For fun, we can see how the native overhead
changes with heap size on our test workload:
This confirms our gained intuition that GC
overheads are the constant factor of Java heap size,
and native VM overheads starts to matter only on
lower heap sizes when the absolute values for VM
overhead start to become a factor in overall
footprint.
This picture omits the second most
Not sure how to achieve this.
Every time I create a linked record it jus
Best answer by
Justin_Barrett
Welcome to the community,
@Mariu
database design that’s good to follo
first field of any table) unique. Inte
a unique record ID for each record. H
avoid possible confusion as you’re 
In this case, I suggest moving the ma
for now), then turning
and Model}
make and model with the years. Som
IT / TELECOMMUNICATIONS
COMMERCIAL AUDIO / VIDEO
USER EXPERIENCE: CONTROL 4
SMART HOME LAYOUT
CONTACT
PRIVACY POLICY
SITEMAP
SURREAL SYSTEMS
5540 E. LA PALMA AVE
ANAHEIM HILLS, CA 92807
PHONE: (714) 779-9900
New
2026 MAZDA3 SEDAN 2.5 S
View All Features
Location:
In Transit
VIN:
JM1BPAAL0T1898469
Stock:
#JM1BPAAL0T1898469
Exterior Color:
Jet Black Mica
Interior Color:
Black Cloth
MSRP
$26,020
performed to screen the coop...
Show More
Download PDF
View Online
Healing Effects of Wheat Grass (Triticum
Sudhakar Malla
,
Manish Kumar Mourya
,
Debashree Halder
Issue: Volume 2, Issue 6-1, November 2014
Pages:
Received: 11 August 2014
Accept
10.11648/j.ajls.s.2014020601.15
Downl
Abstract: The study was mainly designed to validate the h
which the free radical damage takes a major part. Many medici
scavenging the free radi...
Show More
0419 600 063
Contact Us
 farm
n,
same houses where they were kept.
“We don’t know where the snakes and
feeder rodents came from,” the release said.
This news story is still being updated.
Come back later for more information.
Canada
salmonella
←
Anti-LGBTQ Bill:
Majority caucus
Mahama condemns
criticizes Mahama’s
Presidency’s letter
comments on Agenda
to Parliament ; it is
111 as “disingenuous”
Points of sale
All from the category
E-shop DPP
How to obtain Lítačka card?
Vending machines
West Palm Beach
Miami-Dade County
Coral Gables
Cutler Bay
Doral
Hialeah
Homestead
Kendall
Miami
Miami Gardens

[Exercise description] Each line above from the one with "feeder rodents came" up to and including the one with "comments on Agenda" must be set down exactly, and no line outside that span may appear.

[Exercise output]
feeder rodents came from,” the release said.
This news story is still being updated.
Come back later for more information.
Canada
salmonella
←
Anti-LGBTQ Bill:
Majority caucus
Mahama condemns
criticizes Mahama’s
Presidency’s letter
comments on Agenda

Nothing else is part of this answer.